Business & Finance

UK borrowing costs reach highest level since 2008 as economic hit from war mounts


The UK’s borrowing costs soared to their highest level since 2008 on Friday amid growing fears of an inflation shock, as the economic hit from the Middle East war mounted.

Ten-year gilt yields, a benchmark for long-term government borrowing costs, surged to 5 per cent, deepening a three-week long rout in bond markets as traders raised bets on interest rate rises from the Bank of England.

On a day that laid bare the growing risks to the economy, lenders pulled mortgage deals and households were warned to expect a 20 per cent increase in energy bills from July.

The gilt market turmoil and wider economic repercussions from the conflict are a major blow to chancellor Rachel Reeves, who this month used her Spring Statement to hail the “stability” the government had brought to the public finances.

“The markets are feeding off the developments in the Middle East and the associated worsening outlook for energy prices as well as the possible policy reaction,” from the central bank, said Paul Dales, UK economist at Capital Economics.

With inflation rising and borrowing costs squeezing households, “you are easily at risk of a recession”, he added.
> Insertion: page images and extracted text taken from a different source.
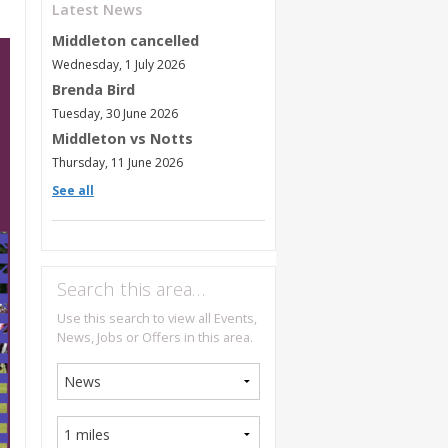
Latest News
Middleton cancelled
Wednesday, 1 July 2026
Brenda Bird
Tuesday, 30 June 2026
Middleton vs Notts
Thursday, 11 June 2026
See all
Search this area…
Use this search to view all Events,
News, Jobs or Offers in this area.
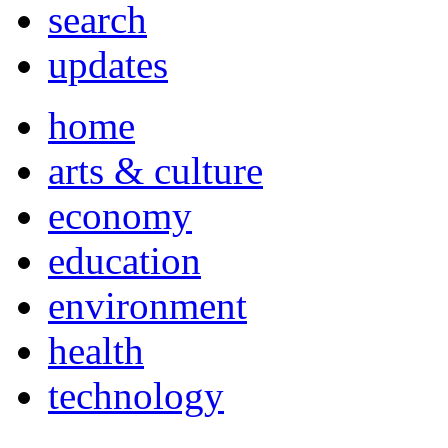
search
updates
home
arts & culture
economy
education
environment
health
technology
UK debt has been hit hardest in the global bond sell-off because its dependence on imported energy means a rise in oil and gas prices could quickly feed through to broader inflation.

Investors’ fears over resurgent inflation were compounded this week after the BoE opened the door to higher rates if the energy shock from the conflict was prolonged.

In a sign of the alarm in markets, two-year gilt yields — which track expectations for BoE interest rates — soared 0.17 percentage points on Friday to 4.57 per cent, taking them to their highest level in more than a year, as oil prices traded at close to $110 a barrel.

Traders are now anticipating three quarter-point rate rises this year, in a sharp contrast to before the conflict, when they were expecting the central bank to deliver lower borrowing costs.

“Unfortunately when gilts move, they move big,” said Pooja Kumra, rates strategist at TD Securities. “The extremely hawkish twist from the BoE was certainly not anticipated by market participants, where there had still been hope for delayed cuts.”

The pound was down 0.8 per cent against the dollar at $1.333.

As the rout in gilts deepened, lenders raised mortgage rates, with the average rate for a two-year fix hitting 5.35 per cent on Friday, the highest in a year, according to finance site Moneyfacts.

In another indication of the economic pain facing the UK, Cornwall Insight, a respected consultancy, said that the energy price cap for July to September would put typical annual household gas and electricity bills at £1,972, up from £1,641 between April and June.

The steep rise in borrowing costs also exacerbates the challenge facing Reeves, who is said by colleagues to be spending “virtually all her time” focused on the Iran war and assessing what support she may need to give households and businesses to cope with an energy price surge.

One Treasury insider said the mood in the department over the past week had been “pretty bleak”, noting that the conflict threatened to undo a lot of her plans. “It feels really disheartening,” they said.

Reeves had ordered an internal Treasury audit of the energy subsidy package of 2022 as she sought to ensure any future efforts were more narrowly focused on those who most need the support, insiders said.

The chancellor has said that any support would be “targeted” on the most vulnerable groups, but such a move would be a blow a hole in her fiscal plans, along with the risk of higher inflation and interest rates not coming down as quickly as she had hoped.

The Treasury insists that Reeves’ fiscal rules are sacrosanct, raising the prospect that she might have to raise taxes again in her autumn Budget to balance the books.

Reeves doubled the headroom against her key fiscal rule to £22bn in the November Budget, but some economists warn this could quickly be whittled away by higher interest costs and lower growth rates when the Office for Budget Responsibility next delivers its economic forecasts.

Concerns over the hit from an energy shock were exacerbated on Friday by figures showing the UK had borrowed a higher than predicted £14.3bn in February.

Gilt yields in effect set the interest rate that the government has to pay on new borrowing, and are already the highest compared with G7 nations, as a result of the UK’s persistent inflation and elevated levels of borrowing in recent years.

The government plans to sell £252bn of gilts this year and already pays more than £100bn annually in interest costs on its outstanding debt.